TASK DETAILS – Return the entries exactly as they appear.

RECORDS TO USE –
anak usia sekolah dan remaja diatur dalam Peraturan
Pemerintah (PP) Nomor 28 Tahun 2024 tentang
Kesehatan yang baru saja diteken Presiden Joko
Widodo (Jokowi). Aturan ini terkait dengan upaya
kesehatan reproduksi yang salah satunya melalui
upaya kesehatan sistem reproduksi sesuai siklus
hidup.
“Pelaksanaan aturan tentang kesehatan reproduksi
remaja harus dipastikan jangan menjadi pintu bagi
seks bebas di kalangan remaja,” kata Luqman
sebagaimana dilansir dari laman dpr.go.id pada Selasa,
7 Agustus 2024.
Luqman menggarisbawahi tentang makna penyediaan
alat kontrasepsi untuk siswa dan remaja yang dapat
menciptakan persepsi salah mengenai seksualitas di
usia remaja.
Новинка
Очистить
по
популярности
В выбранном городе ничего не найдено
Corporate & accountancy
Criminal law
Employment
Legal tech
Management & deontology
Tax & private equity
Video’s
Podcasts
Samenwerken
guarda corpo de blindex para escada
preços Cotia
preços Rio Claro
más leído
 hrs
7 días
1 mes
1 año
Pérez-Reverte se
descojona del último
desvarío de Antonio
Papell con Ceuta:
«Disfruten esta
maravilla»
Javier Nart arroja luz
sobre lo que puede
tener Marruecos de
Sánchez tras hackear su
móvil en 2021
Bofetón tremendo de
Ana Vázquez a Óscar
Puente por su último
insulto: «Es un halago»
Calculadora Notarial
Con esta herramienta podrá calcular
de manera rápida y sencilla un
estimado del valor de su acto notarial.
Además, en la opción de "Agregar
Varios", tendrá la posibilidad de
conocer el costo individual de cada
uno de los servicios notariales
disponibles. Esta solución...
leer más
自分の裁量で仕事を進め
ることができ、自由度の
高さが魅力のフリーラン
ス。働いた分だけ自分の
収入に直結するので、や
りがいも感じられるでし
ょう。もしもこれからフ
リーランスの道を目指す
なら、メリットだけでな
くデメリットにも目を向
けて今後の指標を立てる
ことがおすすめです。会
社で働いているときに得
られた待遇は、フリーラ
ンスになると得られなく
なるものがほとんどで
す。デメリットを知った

RESULT –
anak usia sekolah dan remaja diatur dalam Peraturan
Pemerintah (PP) Nomor 28 Tahun 2024 tentang
Kesehatan yang baru saja diteken Presiden Joko
Widodo (Jokowi). Aturan ini terkait dengan upaya
kesehatan reproduksi yang salah satunya melalui
upaya kesehatan sistem reproduksi sesuai siklus
hidup.
“Pelaksanaan aturan tentang kesehatan reproduksi
remaja harus dipastikan jangan menjadi pintu bagi
seks bebas di kalangan remaja,” kata Luqman
sebagaimana dilansir dari laman dpr.go.id pada Selasa,
7 Agustus 2024.
Luqman menggarisbawahi tentang makna penyediaan
alat kontrasepsi untuk siswa dan remaja yang dapat
menciptakan persepsi salah mengenai seksualitas di
usia remaja.
Новинка
Очистить
по
популярности
В выбранном городе ничего не найдено
Corporate & accountancy
Criminal law
Employment
Legal tech
Management & deontology
Tax & private equity
Video’s
Podcasts
Samenwerken
guarda corpo de blindex para escada
preços Cotia
preços Rio Claro
más leído
 hrs
7 días
1 mes
1 año
Pérez-Reverte se
descojona del último
desvarío de Antonio
Papell con Ceuta:
«Disfruten esta
maravilla»
Javier Nart arroja luz
sobre lo que puede
tener Marruecos de
Sánchez tras hackear su
móvil en 2021
Bofetón tremendo de
Ana Vázquez a Óscar
Puente por su último
insulto: «Es un halago»
Calculadora Notarial
Con esta herramienta podrá calcular
de manera rápida y sencilla un
estimado del valor de su acto notarial.
Además, en la opción de "Agregar
Varios", tendrá la posibilidad de
conocer el costo individual de cada
uno de los servicios notariales
disponibles. Esta solución...
leer más
自分の裁量で仕事を進め
ることができ、自由度の
高さが魅力のフリーラン
ス。働いた分だけ自分の
収入に直結するので、や
りがいも感じられるでし
ょう。もしもこれからフ
リーランスの道を目指す
なら、メリットだけでな
くデメリットにも目を向
けて今後の指標を立てる
ことがおすすめです。会
社で働いているときに得
られた待遇は、フリーラ
ンスになると得られなく
なるものがほとんどで
す。デメリットを知った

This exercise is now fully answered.